◆ YOUR TASK ◆
Exactly as written, set down each line of the data below except its pictures.

Content starts

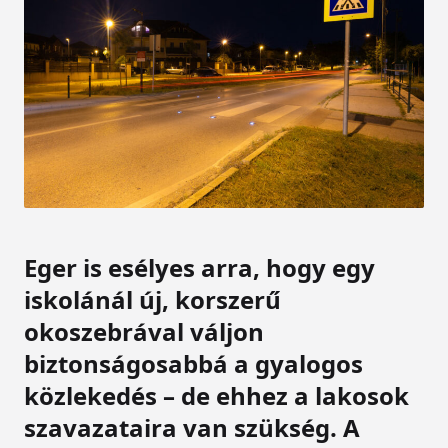
Eger is esélyes arra, hogy egy
iskolánál új, korszerű
okoszebrával váljon
biztonságosabbá a gyalogos
közlekedés – de ehhez a lakosok
szavazataira van szükség. A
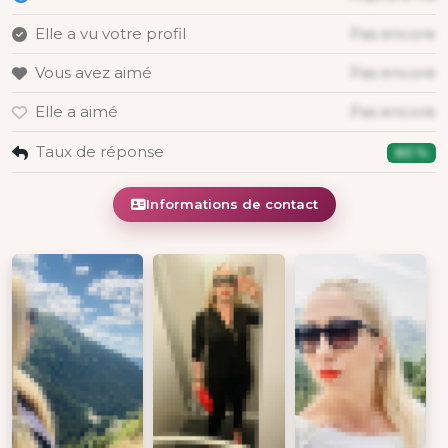
Elle a vu votre profil
Pas encore
Vous avez aimé
Pas encore
Elle a aimé
Pas encore
Taux de réponse
80 %
Informations de contact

Content ends

◆ WRITTEN ANSWER ◆
Eger is esélyes arra, hogy egy
iskolánál új, korszerű
okoszebrával váljon
biztonságosabbá a gyalogos
közlekedés – de ehhez a lakosok
szavazataira van szükség. A
Elle a vu votre profil
Pas encore
Vous avez aimé
Pas encore
Elle a aimé
Pas encore
Taux de réponse
80 %
Informations de contact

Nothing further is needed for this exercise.